Ytrain = nnet.use(Xtrain)
Ytest, Ztest = nnet.use(Xtest, allOutputs=True)
print('Training took {:.4f} seconds.'.format(nnet.getTrainingTime()))
print("Final RMSE: train", np.sqrt(np.mean((Ytrain - Ttrain)**2)),
"test", np.sqrt(np.mean((Ytest - Ttest)**2)))

plt.figure(figsize=(10, 15))
nHLayers = len(nnet.nhs)
nPlotRows = 3 + nHLayers

plt.subplot(nPlotRows, 1, 1)
plt.plot(nnet.getErrors())
plt.title('Regression Example')

plt.subplot(nPlotRows, 1, 2)
plt.plot(Xtrain, Ttrain, 'o-', label='Training Data')
plt.plot(Xtrain, Ytrain, 'o-', label='Train NN Output')
plt.ylabel('Training Data')
plt.legend(loc='lower right', prop={'size': 9})

plt.subplot(nPlotRows, 1, 3)
plt.plot(Xtest, Ttest, 'o-', label='Test Target')
plt.plot(Xtest, Ytest, 'o-', label='Test NN Output')
plt.ylabel('Testing Data')
plt.xlim(0, 10)
plt.legend(loc='lower right', prop={'size': 9})
for i in range(nHLayers):
layer = nHLayers-i-1
plt.subplot(nPlotRows, 1, i+4)
plt.plot(Xtest, Ztest[layer])
plt.xlim(0, 10)
plt.ylim(-1.1, 1.1)
plt.ylabel('Hidden Units')
plt.text(8, 0, 'Layer {}'.format(layer+1))
return nnet

In [25]:
run(Xtrain, Ttrain, Xtest, Ttest, (2, 2), nIterations=1000)

Training took 0.2101 seconds.
Final RMSE: train 3.945078075580234 test 8.058688805566645

Out[25]:
NeuralNetwork(1, (2, 2), 1)
Network was trained for 1001 iterations that took 0.2101 seconds. Final error is 0.2221501678315113.
In [26]:
run(Xtrain, Ttrain, Xtest, Ttest, (2, 2, 2, 2), nIterations=1000)

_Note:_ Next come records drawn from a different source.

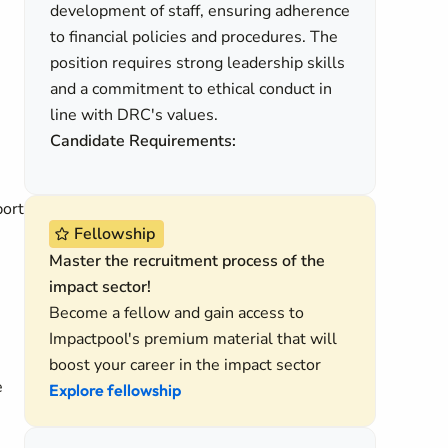
development of staff, ensuring adherence
to financial policies and procedures. The
position requires strong leadership skills
and a commitment to ethical conduct in
line with DRC's values.
Candidate Requirements:
port
Fellowship
Master the recruitment process of the
impact sector!
Become a fellow and gain access to
Impactpool's premium material that will
boost your career in the impact sector
e
Explore fellowship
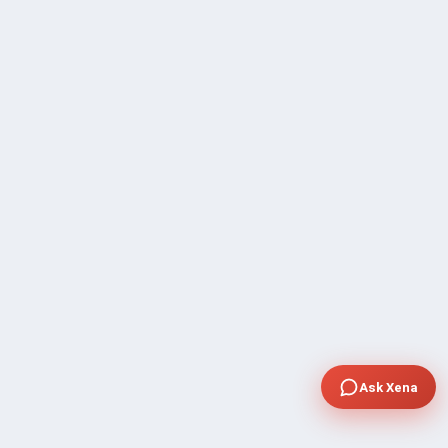
Ask Xena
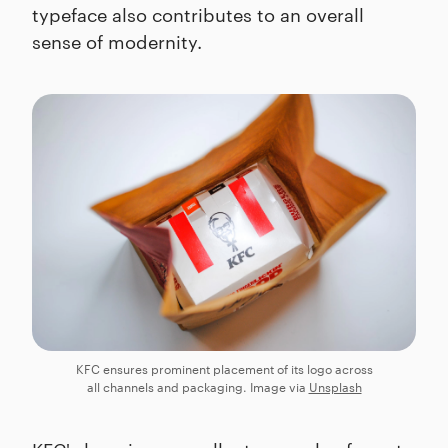
typeface also contributes to an overall
sense of modernity.
KFC ensures prominent placement of its logo across
all channels and packaging. Image via
Unsplash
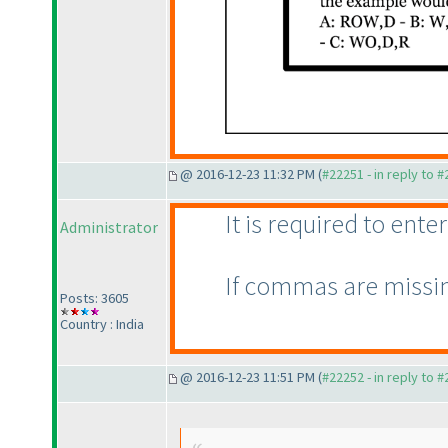
@ 2016-12-23 11:32 PM (
#22251 - in reply to 
It is required to en
Administrator
If commas are missin
Posts: 3605
Country : India
@ 2016-12-23 11:51 PM (
#22252 - in reply to 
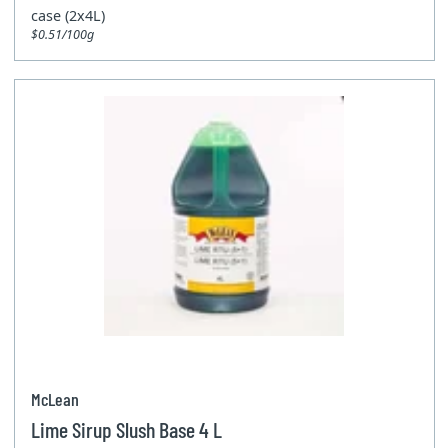
case (2x4L)
$0.51/100g
McLean
Lime Sirup Slush Base 4 L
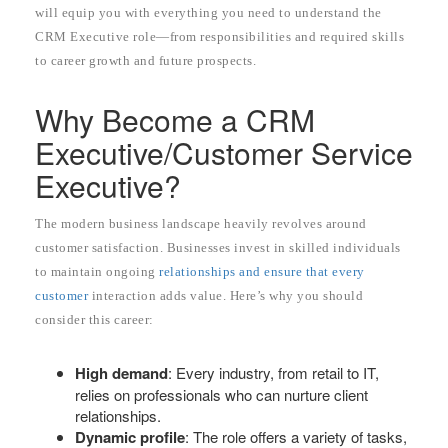
will equip you with everything you need to understand the
CRM Executive role—from responsibilities and required skills
to career growth and future prospects.
Why Become a CRM
Executive/Customer Service
Executive?
The modern business landscape heavily revolves around
customer satisfaction. Businesses invest in skilled individuals
to maintain ongoing
relationships and ensure that every
customer
interaction adds value. Here’s why you should
consider this career:
High demand
: Every industry, from retail to IT,
relies on professionals who can nurture client
relationships.
Dynamic profile
: The role offers a variety of tasks,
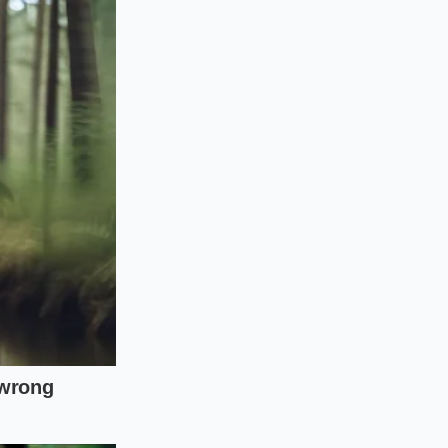
ecific thermal
nt meal while keeping
ensive supplements.
chore into an active,
efore adding your
ool down to room
frigerate at 34°F to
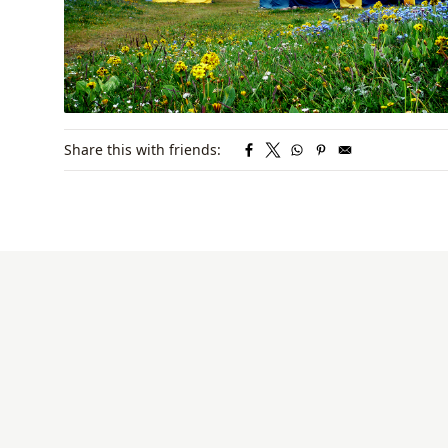
Share this with friends:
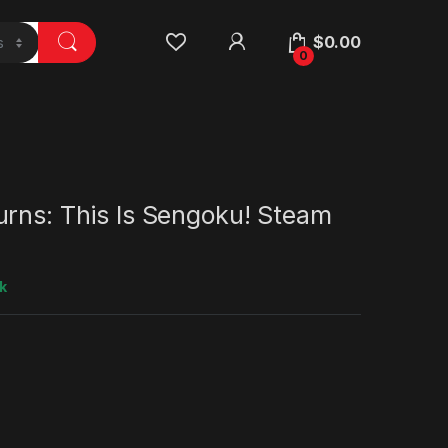
$
0.00
0
urns: This Is Sengoku! Steam
k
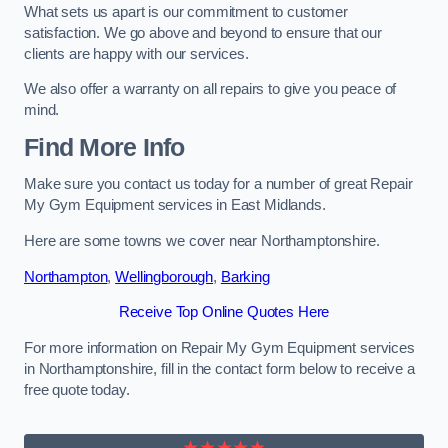
What sets us apart is our commitment to customer
satisfaction. We go above and beyond to ensure that our
clients are happy with our services.
We also offer a warranty on all repairs to give you peace of
mind.
Find More Info
Make sure you contact us today for a number of great Repair
My Gym Equipment services in East Midlands.
Here are some towns we cover near Northamptonshire.
Northampton
,
Wellingborough
,
Barking
Receive Top Online Quotes Here
For more information on Repair My Gym Equipment services
in Northamptonshire, fill in the contact form below to receive a
free quote today.
★★★★★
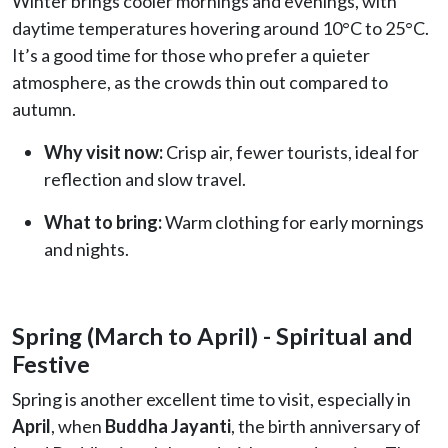
Winter brings cooler mornings and evenings, with
daytime temperatures hovering around 10°C to 25°C.
It’s a good time for those who prefer a quieter
atmosphere, as the crowds thin out compared to
autumn.
Why visit now:
Crisp air, fewer tourists, ideal for
reflection and slow travel.
What to bring:
Warm clothing for early mornings
and nights.
Spring (March to April) - Spiritual and
Festive
Spring is another excellent time to visit, especially in
April
, when
Buddha Jayanti
, the birth anniversary of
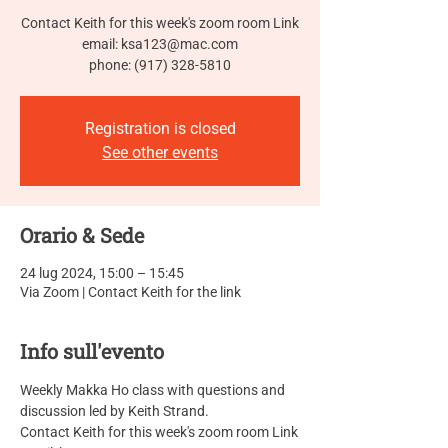
Contact Keith for this week's zoom room Link
email: ksa123@mac.com
phone: (917) 328-5810
Registration is closed
See other events
Orario & Sede
24 lug 2024, 15:00 – 15:45
Via Zoom | Contact Keith for the link
Info sull'evento
Weekly Makka Ho class with questions and 
discussion led by Keith Strand.
Contact Keith for this week's zoom room Link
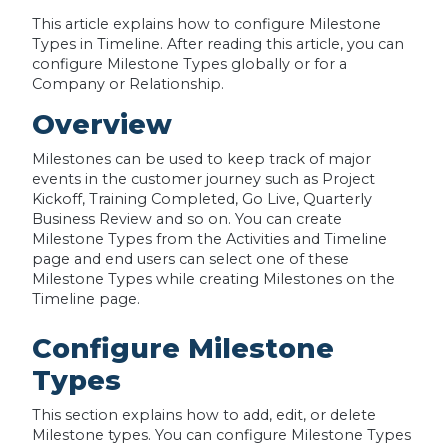
This article explains how to configure Milestone
Types in Timeline. After reading this article, you can
configure Milestone Types globally or for a
Company or Relationship.
Overview
Milestones can be used to keep track of major
events in the customer journey such as Project
Kickoff, Training Completed, Go Live, Quarterly
Business Review and so on. You can create
Milestone Types from the Activities and Timeline
page and end users can select one of these
Milestone Types while creating Milestones on the
Timeline page.
Configure Milestone
Types
This section explains how to add, edit, or delete
Milestone types. You can configure Milestone Types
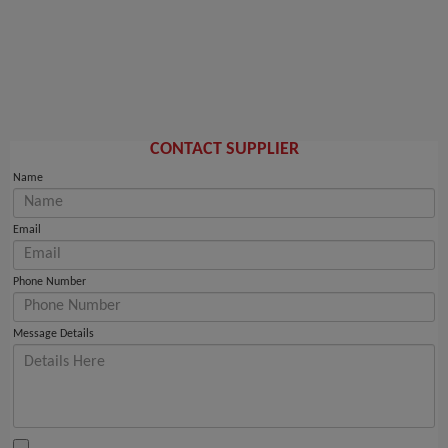
CONTACT SUPPLIER
Name
Email
Phone Number
Message Details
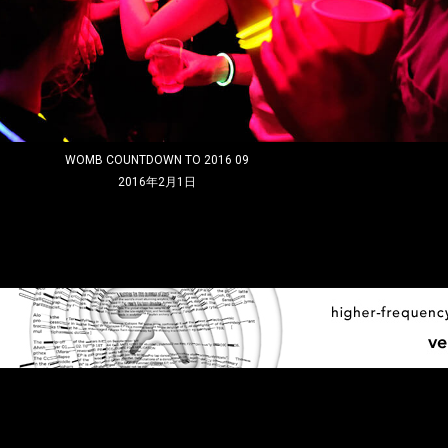
WOMB COUNTDOWN TO 2016 09
2016年2月1日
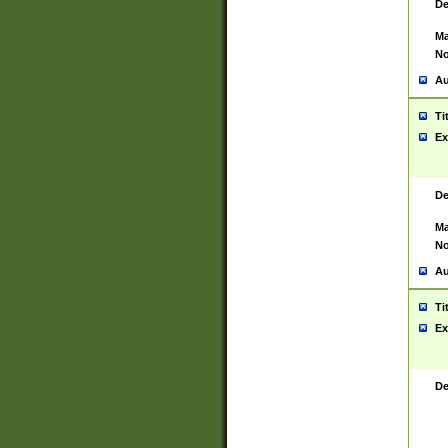
De
Ma
No
Au
Ti
Ex
De
Ma
No
Au
Ti
Ex
De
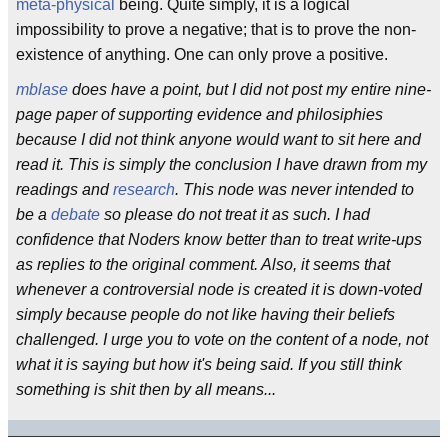
meta-physical
being. Quite simply, it is a logical
impossibility to prove a negative; that is to prove the non-
existence of anything. One can only prove a positive.
mblase
does have a point, but I did not post my entire nine-
page paper of supporting evidence and philosiphies
because I did not think anyone would want to sit here and
read it. This is simply the conclusion I have drawn from my
readings and
research
. This node was never intended to
be a
debate
so please do not treat it as such. I had
confidence that Noders know better than to treat write-ups
as replies to the original comment. Also, it seems that
whenever a controversial node is created it is down-voted
simply because people do not like having their beliefs
challenged. I urge you to vote on the content of a node, not
what it is saying but how it's being said. If you still think
something is shit then by all means...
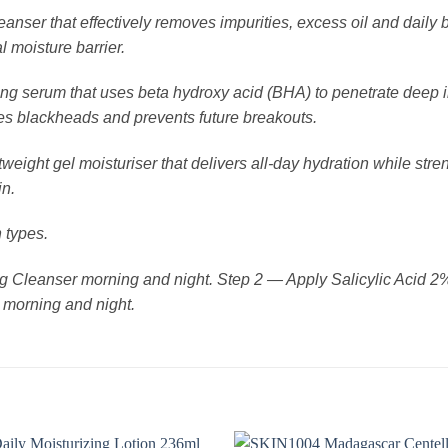
ser that effectively removes impurities, excess oil and daily bu
l moisture barrier.
ting serum that uses beta hydroxy acid (BHA) to penetrate deep 
ces blackheads and prevents future breakouts.
weight gel moisturiser that delivers all-day hydration while str
in.
 types.
Cleanser morning and night. Step 2 — Apply Salicylic Acid 2% S
 morning and night.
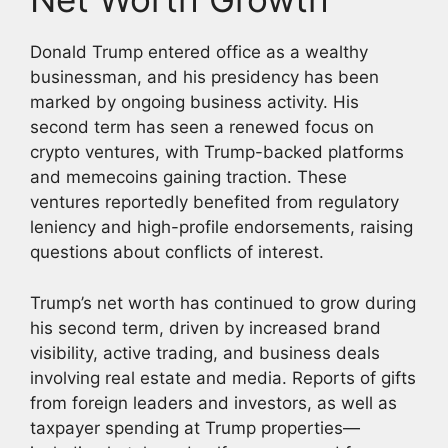
Donald Trump entered office as a wealthy
businessman, and his presidency has been
marked by ongoing business activity. His
second term has seen a renewed focus on
crypto ventures, with Trump-backed platforms
and memecoins gaining traction. These
ventures reportedly benefited from regulatory
leniency and high-profile endorsements, raising
questions about conflicts of interest.
Trump’s net worth has continued to grow during
his second term, driven by increased brand
visibility, active trading, and business deals
involving real estate and media. Reports of gifts
from foreign leaders and investors, as well as
taxpayer spending at Trump properties—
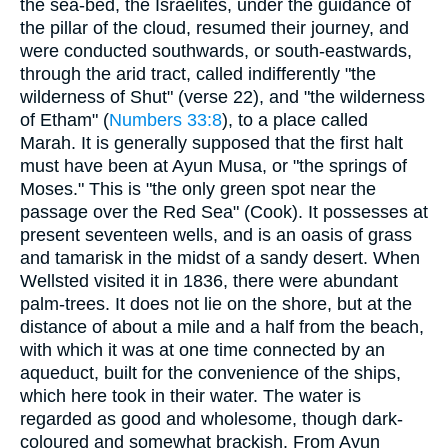
the sea-bed, the Israelites, under the guidance of
the pillar of the cloud, resumed their journey, and
were conducted southwards, or south-eastwards,
through the arid tract, called indifferently "the
wilderness of Shut" (verse 22), and "the wilderness
of Etham" (
Numbers 33:8
), to a place called
Marah. It is generally supposed that the first halt
must have been at Ayun Musa, or "the springs of
Moses." This is "the only green spot near the
passage over the Red Sea" (Cook). It possesses at
present seventeen wells, and is an oasis of grass
and tamarisk in the midst of a sandy desert. When
Wellsted visited it in 1836, there were abundant
palm-trees. It does not lie on the shore, but at the
distance of about a mile and a half from the beach,
with which it was at one time connected by an
aqueduct, built for the convenience of the ships,
which here took in their water. The water is
regarded as good and wholesome, though dark-
coloured and somewhat brackish. From Ayun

Training took 0.4604 seconds.
Final RMSE: train 5.754717294637087 test 15.440924309145363

Out[26]:
NeuralNetwork(1, (2, 2, 2, 2), 1)
Network was trained for 1001 iterations that took 0.4604 seconds. Final error is 0.32405224645357705.
In [27]:
[2]*6

Out[27]:
[2, 2, 2, 2, 2, 2]
In [28]:
run(Xtrain, Ttrain, Xtest, Ttest, [2]*6, nIterations=4000)

Training took 2.1112 seconds.
Final RMSE: train 4.7391048255815535 test 12.452730140279542

Out[28]:
NeuralNetwork(1, [2, 2, 2, 2, 2, 2], 1)
Network was trained for 4001 iterations that took 2.1112 seconds. Final error is 0.2668623819870092.

Can you say "deep learning"?

This last example doesn't always work. Depends a lot on good initial random weight values. Go back to the above cell and run it again and again, until you see it not work.

In [29]:
nnet = run(Xtrain, Ttrain, Xtest, Ttest, [50,10,3,1,3,10,50], nIterations=1000)
nnet

6.812155681528653e-17
Training took 0.4965 seconds.
Final RMSE: train 2.077639838020811e-08 test 21.3121065064551

Out[29]:
NeuralNetwork(1, [50, 10, 3, 1, 3, 10, 50], 1)
Network was trained for 660 iterations that took 0.4965 seconds. Final error is 1.1699338433404044e-09.